How To Check That Tophat Works Well
1
0
Entering edit mode
8.8 years ago
M K ▴ 590

I used tophat to map my RNAseq reads to human genome hg19 (My data is single-end) and I got some files in the tophat output folder. I need to know how many reads mapped to the reference genome and how many don't mapped and the percentage of overall alignment.

BTW, I used the following samtools command

        samtools flagstat accepted_hits.bam


and It gave me the following results:

  175638490 + 0 in total (QC-passed reads + QC-failed reads)
0 + 0 duplicates
175638490 + 0 mapped (100.00%:-nan%)
0 + 0 paired in sequencing
0 + 0 properly paired (-nan%:-nan%)
0 + 0 with itself and mate mapped
0 + 0 singletons (-nan%:-nan%)
0 + 0 with mate mapped to a different chr
0 + 0 with mate mapped to a different chr (mapQ>=5)
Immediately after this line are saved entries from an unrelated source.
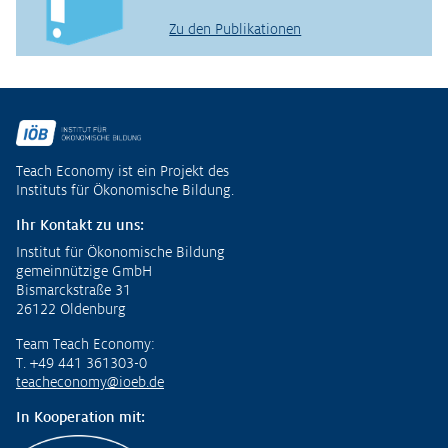
Zu den Publikationen
Fußzeile
Teach Economy ist ein Projekt des
Instituts für Ökonomische Bildung.
Ihr Kontakt zu uns:
Institut für Ökonomische Bildung
gemeinnützige GmbH
Bismarckstraße 31
26122 Oldenburg
Team Teach Economy:
T. +49 441 361303-0
teacheconomy@ioeb.de
In Kooperation mit:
Any explanation of the zeros above

tophat • 2.7k views
0
Entering edit mode
8.8 years ago
Martombo ★ 3.0k

have a look at the file align_summary.txt, you cannot look at the mapping statistics of accepted_hits.bam because it contains only the mapped reads (the unmapped are in unmapped.bam). from what you wrote, you can only deduce that 175638490 of your reads are mapped. all the zeros you see refer to paired end statistics, since your data is not paired they are all zero

0
Entering edit mode

Thanks Martombo. Could you please tell me when I can find align_summary.txt.

0
Entering edit mode

it should be in the output folder of tophat

0
Entering edit mode

Hi Martombo, Could you please tell me where this file exactly located becuse I didn't find it in my output folder.